# Where can I buy a shark shield in Adelaide



## Ubolt (Dec 8, 2009)

Yep as above. I know binks marine has them. Any where else


----------



## GlenelgKiller (Mar 13, 2012)

Read on a thread earlier this month that a shop at North Haven Marina (dive shop??) does the best deals. Will try and dig up the reference.
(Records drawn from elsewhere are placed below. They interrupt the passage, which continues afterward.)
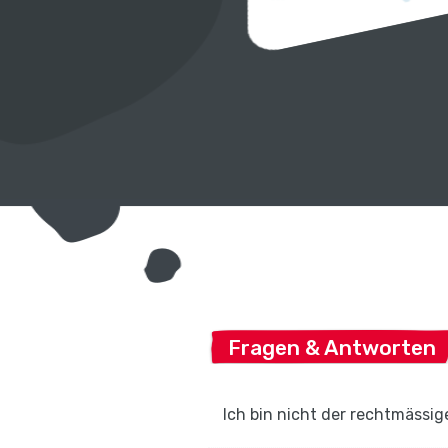
Fragen & Antworten
Ich bin nicht der rechtmässig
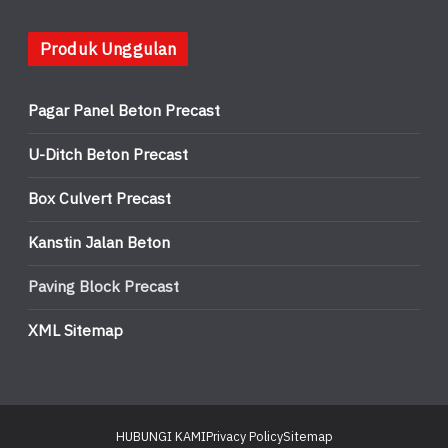
Produk Unggulan
Pagar Panel Beton Precast
U-Ditch Beton Precast
Box Culvert Precast
Kanstin Jalan Beton
Paving Block Precast
XML Sitemap
HUBUNGI KAMI
Privacy Policy
Sitemap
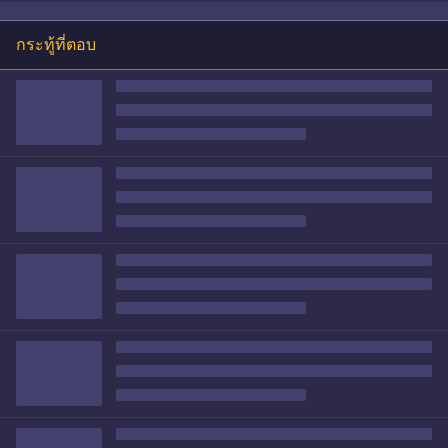
กระทู้ที่ตอบ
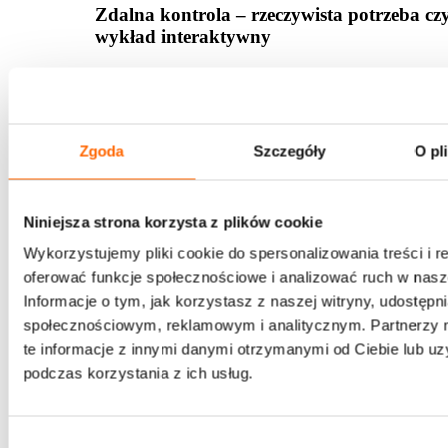
Zdalna kontrola – rzeczywista potrzeba cz
wykład interaktywny
Podczas wykładu dotkniemy tematu sytuacji nie
w wyniku której możemy odczuwać większą potr
Obecna sytuacja i konieczność pracy zdalnej sp
12:15-13:15
że większość rzeczy wymknęła się spod naszej k
Zgoda
Szczegóły
O pl
poczucia, że mamy wpływ na to co się wokół nas
i może przybierać różne formy. Jakie nowe świa
sytuacja rzuca na klasyczną koncepcja zarządza
Niniejsza strona korzysta z plików cookie
podczas wykładu
Wykorzystujemy pliki cookie do spersonalizowania treści i r
Sesję poprowadzi
Dariusz Fijołek
oferować funkcje społecznościowe i analizować ruch w nasze
Informacje o tym, jak korzystasz z naszej witryny, udostęp
13:15-14:00
przerwa obiadowa
społecznościowym, reklamowym i analitycznym. Partnerzy
Przywództwo SLII Experience™
– warsztat
te informacje z innymi danymi otrzymanymi od Ciebie lub u
podczas korzystania z ich usług.
Po przerwie obiadowej, doświadczą Państwo fr
flagowego programu Przywództwo SLII Exper
odsłonie online. Jest to oryginalny program r
Wybór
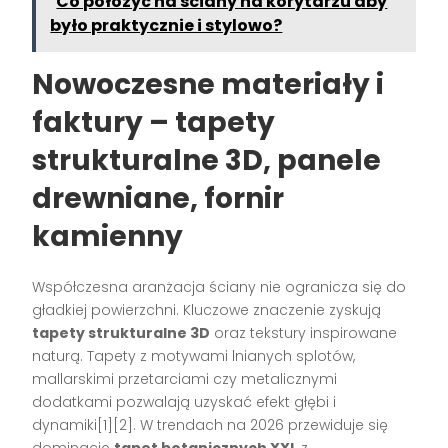
Co położyć na ściany na korytarzu aby
było praktycznie i stylowo?
Nowoczesne materiały i
faktury – tapety
strukturalne 3D, panele
drewniane, fornir
kamienny
Współczesna aranżacja ściany nie ogranicza się do
gładkiej powierzchni. Kluczowe znaczenie zyskują
tapety strukturalne 3D
oraz tekstury inspirowane
naturą. Tapety z motywami lnianych splotów,
mallarskimi przetarciami czy metalicznymi
dodatkami pozwalają uzyskać efekt głębi i
dynamiki[1][2]. W trendach na 2026 przewiduje się
dominację
tapet botanicznych XXL
z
I have one on the way i bought from a member, BrettO in Qld. Finally bowed to the pressure from family, haha


----------



## GlenelgKiller (Mar 13, 2012)

Here tis, on page 2

viewtopic.php?f=17&t=56338&start=15


----------



## skorgard (Oct 6, 2007)

National headquarters in Thebarton. Picked up a replacement charger there.


----------



## Ubolt (Dec 8, 2009)

Bought one from north haven marine on Thursday. Price was good little peace of mind now. How much do you trust they work.


----------



## GlenelgKiller (Mar 13, 2012)

Tried mine for the first time today and didnt get eaten! Gave me a zap though so it does something!


----------



## Squidley (May 8, 2010)

Every once in a while I like to watch the video where the owner/spokesperson guy gets out of a cage in port Lincoln and makes a 5m GWS turn right around


----------



## Ubolt (Dec 8, 2009)

Haha yeah gives a little bit of a tingle. I'm only afraid of wobbygongs and port jacksons now. Shark shield doesn't affect them


----------



## kayakone (Dec 7, 2010)

Ubolt

Contact Des. memberlist.php?mode=viewprofile&u=12643

Former Stealth agent, and lots of extras like Sharkshield at ridiculous prices.

You can't go wrong.

trev


----------